Simon Harris 'concerned' about care terminally-ill woman received over New Year's weekend

The woman’s daughter, Siobhán Tobin, wrote an open letter to the Health Minister about trying to access out of hours services.

MINISTER FOR HEALTH Simon Harris has said that he’s asked the HSE to compile a report into the care of a terminally ill woman.

Maureen Marron, aged 76 and from Bray, located in north Co Wicklow, is receiving treatment for lung cancer.

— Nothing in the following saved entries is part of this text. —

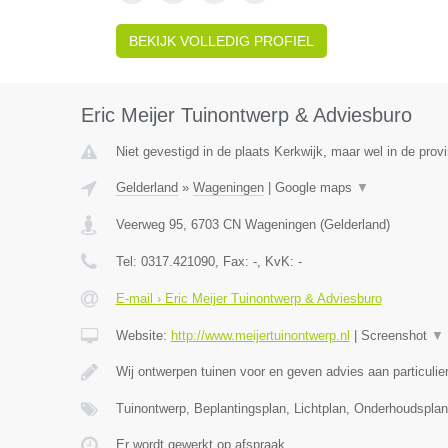
BEKIJK VOLLEDIG PROFIEL
Eric Meijer Tuinontwerp & Adviesburo
Niet gevestigd in de plaats Kerkwijk, maar wel in de prov
Gelderland
»
Wageningen
|
Google maps
▼
Veerweg 95
,
6703 CN
Wageningen
(
Gelderland
)
Tel:
0317.421090
, Fax:
-
, KvK:
-
E-mail › Eric Meijer Tuinontwerp & Adviesburo
Website:
http://www.meijertuinontwerp.nl
|
Screenshot
▼
Wij ontwerpen tuinen voor en geven advies aan particulie
Tuinontwerp, Beplantingsplan, Lichtplan, Onderhoudspla
Er wordt gewerkt op afspraak.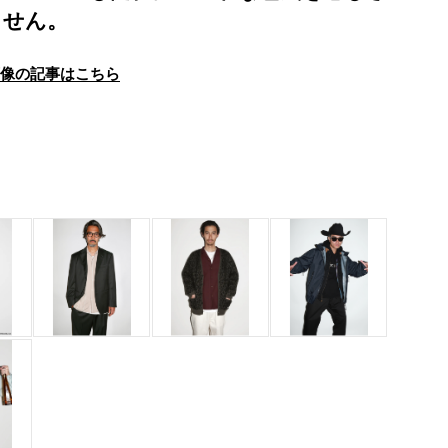
ません。
画像の記事はこちら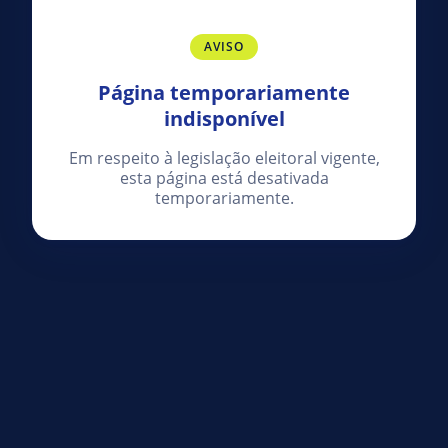
AVISO
Página temporariamente
indisponível
Em respeito à legislação eleitoral vigente,
esta página está desativada
temporariamente.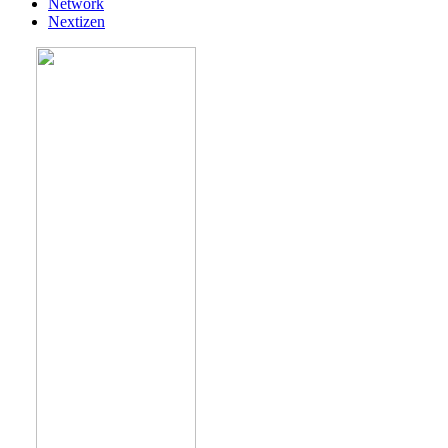
Network
Nextizen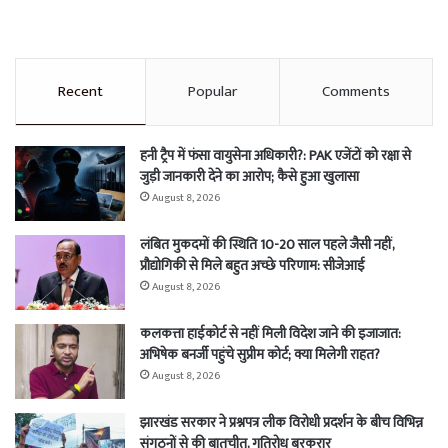
Recent
Popular
Comments
हनी ट्रैप में फंसा वायुसेना अधिकारी?: PAK एजेंटों को रक्षा से
जुड़ी जानकारी देने का आरोप; कैसे हुआ खुलासा
August 8, 2026
लंबित मुकदमों की स्थिति 10-20 साल पहले जैसी नहीं,
प्रौद्योगिकी से मिले बहुत अच्छे परिणाम: सीजेआई
August 8, 2026
कलकत्ता हाईकोर्ट से नहीं मिली विदेश जाने की इजाजात:
अभिषेक बनर्जी पहुंचे सुप्रीम कोर्ट; क्या मिलेगी राहत?
August 8, 2026
झारखंड सरकार ने प्रश्नपत्र लीक विरोधी प्रदर्शन के बीच विभिन्न
संगठनों से की बातचीत, गतिरोध बरकरार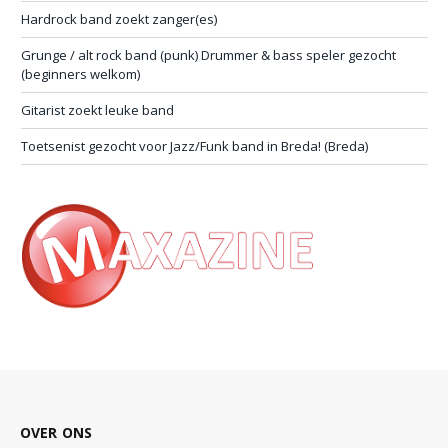
Hardrock band zoekt zanger(es)
Grunge / alt rock band (punk) Drummer & bass speler gezocht
(beginners welkom)
Gitarist zoekt leuke band
Toetsenist gezocht voor Jazz/Funk band in Breda! (Breda)
OVER ONS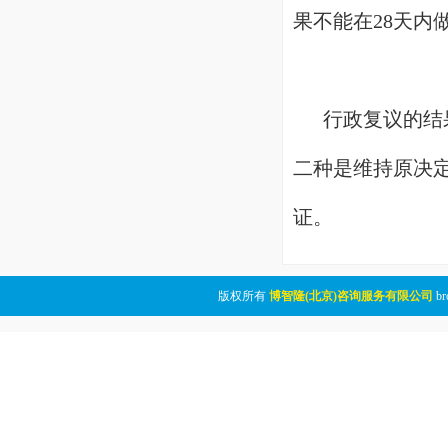
果不能在28天
行政复议的结果
二种是维持原决
证。
版权所有
博智隆(北京)咨询服务有限公司
br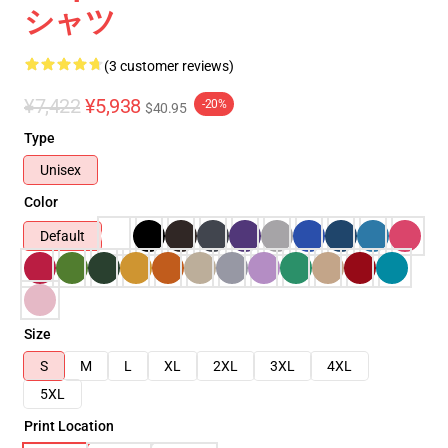
シャツ
(3 customer reviews)
¥7,422
¥5,938
-20%
$40.95
Type
Unisex
Color
Default
Size
S
M
L
XL
2XL
3XL
4XL
5XL
Print Location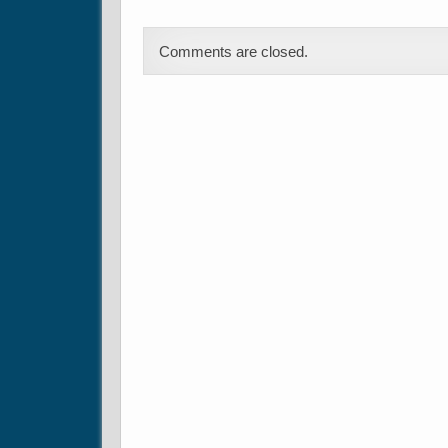
Comments are closed.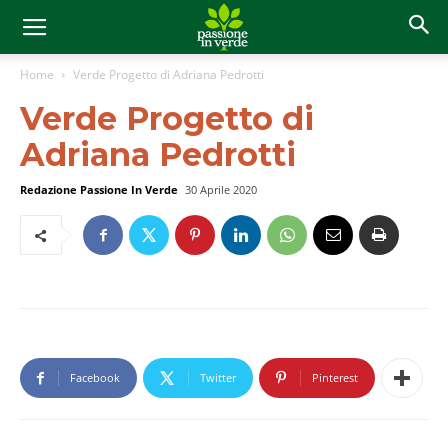
Home
Verde Progetto di Adriana Pedrotti
Verde Progetto di
Adriana Pedrotti
Redazione Passione In Verde
30 Aprile 2020
Facebook
Twitter
Pinterest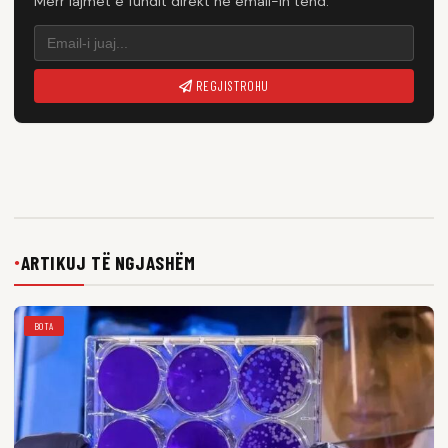
Merr lajmet e fundit direkt në email-in tënd.
REGJISTROHU
ARTIKUJ TË NGJASHËM
●
BOTA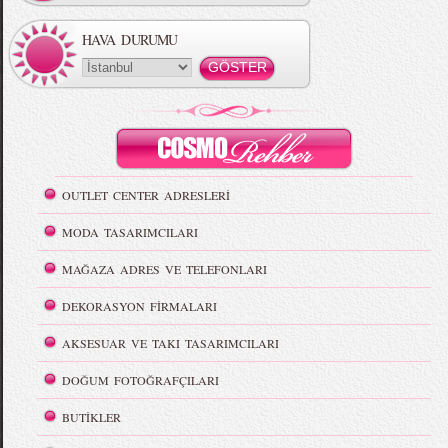
HAVA DURUMU
OUTLET CENTER ADRESLERİ
MODA TASARIMCILARI
MAĞAZA ADRES VE TELEFONLARI
DEKORASYON FİRMALARI
AKSESUAR VE TAKI TASARIMCILARI
DOĞUM FOTOĞRAFÇILARI
BUTİKLER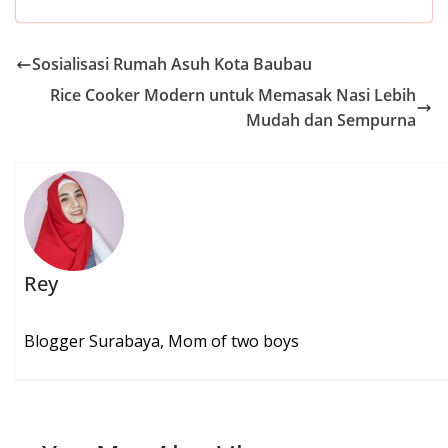
e
itt
ai
at
er
ar
b
er
l
s
e
e
Sosialisasi Rumah Asuh Kota Baubau
o
A
st
Rice Cooker Modern untuk Memasak Nasi Lebih
o
p
Mudah dan Sempurna
k
p
Rey
Blogger Surabaya, Mom of two boys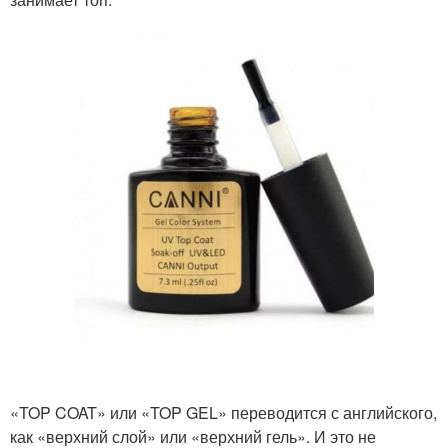
«TOP COAT» или «TOP GEL» переводится с английского,
как «верхний слой» или «верхний гель». И это не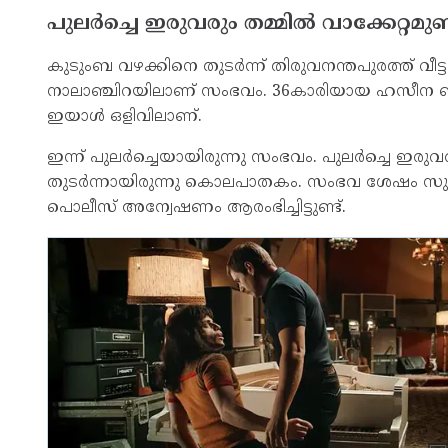
പുലര്‍ച്ചെ ഇരുവരും തമ്മില്‍ വാക്കേറ്
കുടുംബ വഴക്കിനെ തുടര്‍ന്ന് തിരുവനന്തപുരത്ത് വീട
നാലാഞ്ചിറയിലാണ് സംഭവം. 36കാരിയായ ഹസീന ബീവ
ഇയാള്‍ ഒളിവിലാണ്.
ഇന്ന് പുലര്‍ച്ചെയായിരുന്നു സംഭവം. പുലര്‍ച്ചെ ഇരു
തുടര്‍ന്നായിരുന്നു കൊലപാതകം. സംഭവ ശേഷം സുര
പൊലീസ് അന്വേഷണം ആരംഭിച്ചിട്ടുണ്ട്.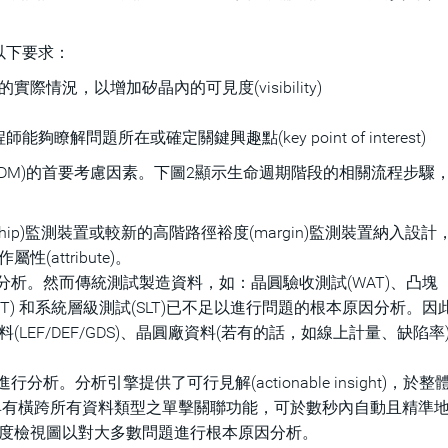
以下要求：
情況，以增加矽晶內的可見度(visibility)
工程師能夠瞭解問題所在或確定關鍵興趣點(key point of interest)
IDM)的首要考慮因素。下圖2顯示生命週期階段的相關流程步驟
chip)監測裝置或較新的高階路徑裕度(margin)監測裝置納入設
attribute)。
分析。然而傳統測試製造資料，如：晶圓驗收測試(WAT)、凸塊
(FT) 和系統層級測試(SLT)已不足以進行問題的根本原因分析。因
EF/DEF/GDS)、晶圓廠資料(若有的話，如線上計量、缺陷率
析。分析引擎提供了可行見解(actionable insight)，於整
溯性，並具有橫跨所有資料類型之單擊關聯功能，可於數秒內自動且精準
度檢視圖以對大多數問題進行根本原因分析。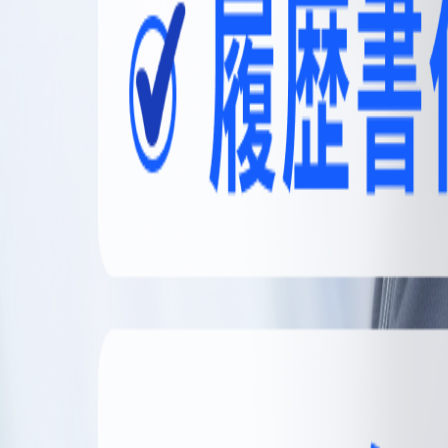
無料登録
メニュー
閉じる
【無料】理想の職場探しをサポートします
かんたん30秒
無料登録する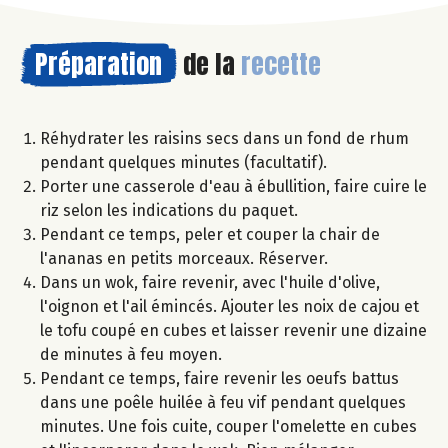
Préparation
de la
recette
Réhydrater les raisins secs dans un fond de rhum
pendant quelques minutes (facultatif).
Porter une casserole d'eau à ébullition, faire cuire le
riz selon les indications du paquet.
Pendant ce temps, peler et couper la chair de
l'ananas en petits morceaux. Réserver.
Dans un wok, faire revenir, avec l'huile d'olive,
l'oignon et l'ail émincés. Ajouter les noix de cajou et
le tofu coupé en cubes et laisser revenir une dizaine
de minutes à feu moyen.
Pendant ce temps, faire revenir les oeufs battus
dans une poêle huilée à feu vif pendant quelques
minutes. Une fois cuite, couper l'omelette en cubes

On Wednesday, her daughter Siobhan Tobin told RTÉ’s Ray D’Arcy Show that over the New Year’s Eve weekend, she had to source treatment for her mother herself as GP services were inundated.

There are currently no GP out of hours services for the north Co Wicklow area; local Sinn Féin TD John Brady said that it was the “only large urban area” without this service.

Siobhan said that the gap remained “despite the fact that Simon Harris ensured that it would be available in February 2017″. For some residents in Bray, out of hours GP services in the Dun Laoghaire-Rathdown area are available to them, as there is one Bray road that comes under that catchment.

After liaising daily with the local palliative care team who increased her mother’s medication, her mother’s condition worsened in the days before New Year’s Eve.
https://www.facebook.com/rteradio1/videos/1614119521979078/

“On Saturday 30, 10am, my mother began her first five episodes of vomiting blood. I phoned the out of hours GP service in the early afternoon and thus began the wait.

“Seven o’clock in the evening and my mother had not urinated for 24 hours.”

After phoning a nurse that she knew personally, she was advised to follow up with the GP service and that they bring a catheter, which is used to drain fluid from the bladder. But she was told that the GP wouldn’t be there for another few hours.

Siobhan said that a friend of hers was forced to “steal” a catheter kit from their place of work, while the nurse she knew drove to her home to insert the device.

After calling the GP service again, she was told that the GP wouldn’t be available to attend to her mother as there were 147 other patients that needed to be treated.

… I again explained that my mother is a palliative care patient who had been vomiting blood for 16 hours, and if a doctor didn’t present to her that I would ensure it would make the paper and every news programme the following day.

After that, the GP phoned Siobhan to say that he would be at the house within 20 minutes, and her mother received an injection to stop the vomiting.

On New Year’s Day, a different doctor arrived at the house, but refused to give her mother another anti-nausea injection as she had not vomited for hours.

Siobhan said what would happen when her mother would get sick again in a few hours’ time since the out-of-hours service was so busy. She said that the doctor responded by giving her “a vial, syringe and needle and tells me to do it myself”.

He then leaves.

After Siobhan wrote an open letter to the minister detailing these events, and conducted a number of media interviews on the issue, Harris replied to the open letter to say that he was “deeply concerned” with her account, and once her approval was given, a report would be compiled into the matter.

Minister Harris said:

I am determined to improve services for patients and the issues that you have outlined in relation to the care of your mum are deeply concerning. I have asked the HSE to intervene immediately to find out why this happened.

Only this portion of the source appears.